A. Plasma β-hydroxybutyrate level increase with age in nonTg mice (plasma samples were pooled from 5 different animals, n = 1–2). B. MCT1 expression showed a trend towards increasing from 3 to 9 months of age and decreased afterwards in nonTg hippocampus. C. The age-related decrease in MCT4 expression was significant between 3 and 6, 6 and 15 months of age. D. MCT2 increased significant from 3 to 12 months with age (linear regression: slope = 0.07, R2 = 0.3273, p<0.05). E. In 3xTgAD mice, plasma β-hydroxybutyrate level was highest at 3 months of age. The β-hydroxybutyrate level decreased after 3 months and increased again after 9 months of age (plasma samples were pooled from 5 different animals, n = 1–2). F. In 3xTgAD hippocampus, MCT1 expression showed an age-related decline, which was significant at 12 and 15 months of age. G. The age-related decrease in MCT4 expression was significant at 15 months of age. H. The age-related increase in MCT2 expression was significant between 6 and 9 months of age. * p < 0.05, ** p < 0.01, *** p < 0.001, **** p < 0.0001, bars represent mean value ± SEM.
Figure 6.
Schematic of brain bioenergetics and timeline of bioenergetic aging in female mammalian brain.

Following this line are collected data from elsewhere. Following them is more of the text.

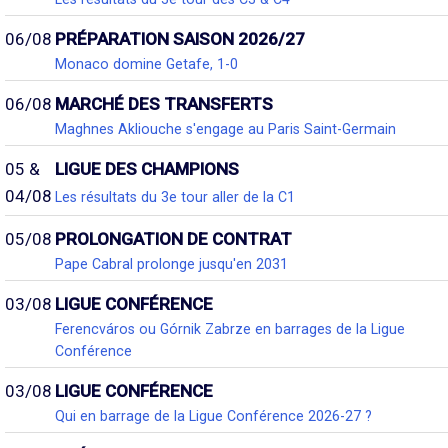
06/08
PRÉPARATION SAISON 2026/27
Monaco domine Getafe, 1-0
06/08
MARCHÉ DES TRANSFERTS
Maghnes Akliouche s'engage au Paris Saint-Germain
05 &
LIGUE DES CHAMPIONS
04/08
Les résultats du 3e tour aller de la C1
05/08
PROLONGATION DE CONTRAT
Pape Cabral prolonge jusqu'en 2031
03/08
LIGUE CONFÉRENCE
Ferencváros ou Górnik Zabrze en barrages de la Ligue
Conférence
03/08
LIGUE CONFÉRENCE
Qui en barrage de la Ligue Conférence 2026-27 ?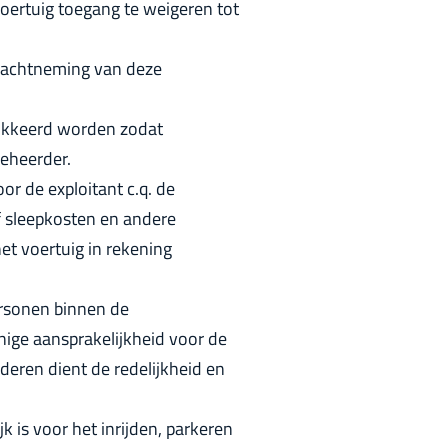
 voertuig toegang te weigeren tot
nachtneming van deze
lokkeerd worden zodat
beheerder.
or de exploitant c.q. de
f sleepkosten en andere
t voertuig in rekening
personen binnen de
nige aansprakelijkheid voor de
deren dient de redelijkheid en
k is voor het inrijden, parkeren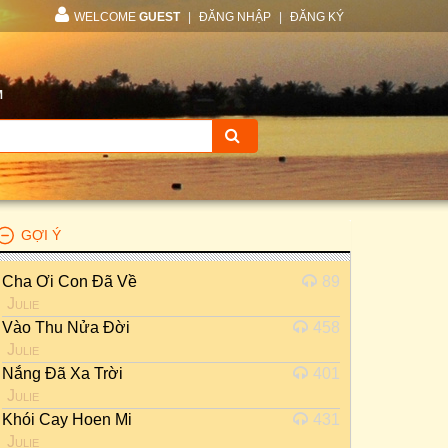
WELCOME
GUEST
|
ĐĂNG NHẬP
|
ĐĂNG KÝ
M
GỢI Ý
Cha Ơi Con Đã Về
89
Julie
Vào Thu Nửa Đời
458
Julie
Nắng Đã Xa Trời
401
Julie
Khói Cay Hoen Mi
431
Julie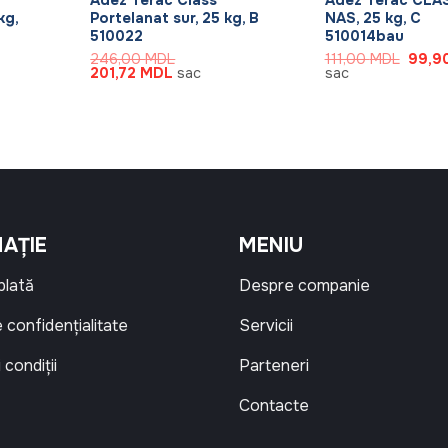
kg,
Portelanat sur, 25 kg, B
NAS, 25 kg, C
510022
510014bau
Prețul
246,00
MDL
111,00
MDL
99,9
Prețul
Prețul
inițial
201,72
MDL
sac
sac
inițial
curent
a
a
este:
fost:
MDL.
fost:
201,72 MDL.
111,0
246,00 MDL.
AȚIE
MENIU
 plată
Despre companie
e confidențialitate
Servicii
 condiții
Parteneri
Contacte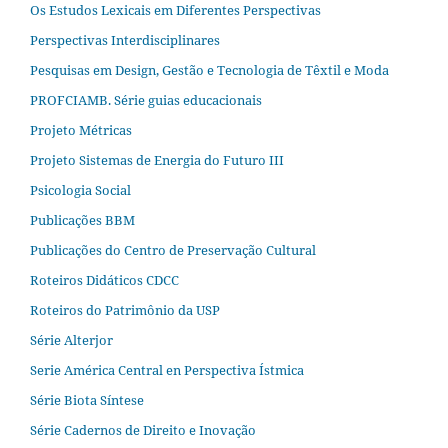
Os Estudos Lexicais em Diferentes Perspectivas
Perspectivas Interdisciplinares
Pesquisas em Design, Gestão e Tecnologia de Têxtil e Moda
PROFCIAMB. Série guias educacionais
Projeto Métricas
Projeto Sistemas de Energia do Futuro III
Psicologia Social
Publicações BBM
Publicações do Centro de Preservação Cultural
Roteiros Didáticos CDCC
Roteiros do Patrimônio da USP
Série Alterjor
Serie América Central en Perspectiva Ístmica
Série Biota Síntese
Série Cadernos de Direito e Inovação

A. In neurons, glucose is transported through the blood-brain-barrier glucose transporter 1 (GLUT155 Kda), transported into neurons by glucose transporter 3 (GLUT3), phosphorylated by hexokinase and further metabolized into pyruvate. Pyruvate is converted to acetyl-CoA by pyruvate dehydrogenase to enter into TCA cycle to generate ATP. In astrocytes, glucose is transported by glucose transporter 1 (GLUT145 Kda) and phosphorylated by hexokinase to generate pyruvate, which can be converted to lactate by lactate dehydrogenase 5 (LDH5). In oligodentrocytes, glucose is transported into oligodendrocyte to generate ATP or serve as carbon skeleton in lipid/myelin synthesis. In microglia, glucose is transported by GLUT5 (mainly) and GLUT145 Kda for downstream metabolic pathways. The alternative fuels, lactate or ketone bodies, are transported through blood-brain-barrier monocarboxylate transporter 1 (MCT1). Lactate generated by astrocyte is transported by MCT1 or MCT4. Lactate and ketone bodies are transported by MCT2 into neuron, where lactate is converted to pyruvate by lactate dehydrogenase 1 (LDH1) and ketone bodies is converted to acetyl-CoA by 3-oxoacid-CoA transferase (SCOT) to generate ATP. In oligodendrocyte, lactate can be transported by MCT1 and is suggested to serve important role in energy production and lipid/myelin synthesis. In microglia, lactate is generated by LDH5 and transported by MCT1. B. In normal nonTg brain, the decline in brain glucose transport and glycolytic capacity occurred between 6 and 9 months of age, which temporally preceded mitochondrial dysfunction. The decline in brain bioenergetic was paralleled with the increase in peripheral ketone body concentration. The expression of BBB and glial ketone body transporter decreased after 9 months of age whereas the astrocytic ketone body transporter increased at 15 months of age. C. In 3xTgAD brain, the decline in brain glucose transport and glycolytic capacity also occurred between 6 and 9 months of age, which temporally preceded mitochondrial dysfunction. The activation of the ketogenic pathway occurred at both early age and early stage of female aging. The expression of BBB/glial and astrocytic ketone transporters was maximal at early age (3 months) but decreased at early stage of female aging (9 to 15 months).